I picked up a homing/racing pigeon yesterday when I got a phone call from a couple who's yard she has been living in for the past four days. They caught it and called me to come and get it. I just happened to be listed as rehabber at her dogs vet office.

Her band # is AU 2007 WPBI 680. 

I tried to call the phone number that was listed on the AU pigeon link from the racing club abbreviation listed on her band-but it is no longer in service, and also sent e-mail to the e-mail address listed, with no response, not yet-anyway. I have also listed it on 911 pigeon alert as well.

The bird has a sharp keel but is eating like there is no tomorrow. Other then the obvious there doesn't seem to be any other health issue. Hopefully she will gain the weight that she has lost-as she has really pooped up a storm-and it looks okay. She is a bit more feisty then she was yesterday. 
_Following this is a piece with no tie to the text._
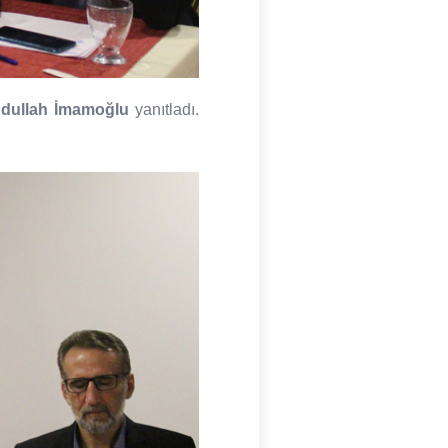
dullah İmamoğlu
yanıtladı.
She had a garlic cap, a drop of colloidal silver, a drop of Neem oil and I will give her a probiotic cap another day.

If this is your bird, or you know who the bird belongs to, please e-mail me, or private message me. 

Thank you.


----------



## philodice (Sep 30, 2007)

Good for you! I hope she enjoys her stay at your 'resort'.


----------



## TAWhatley (Mar 6, 2001)

Thanks for taking the bird in, Treesa. I'll see if I can get a contact for that club.

Terry


----------



## Grim (Jul 28, 2007)

What color is she?


----------



## Skyeking (Jan 17, 2003)

philodice said:


> Good for you! I hope she enjoys her stay at your 'resort'.


*Thanks, Philodice.*




TAWhatley said:


> Thanks for taking the bird in, Treesa. I'll see if I can get a contact for that club.
> Terry


*I appreciate that, she can stay here until her home is found.*




Grim said:


> What color is she?


*You would have been my first choice, if her home could not be located, and if she was white, but she is a darling little blue bar.*


----------



## Grim (Jul 28, 2007)

I like blue bars. But ya know


----------



## Grim (Jul 28, 2007)

I will have to take a look at her Tuesday.


----------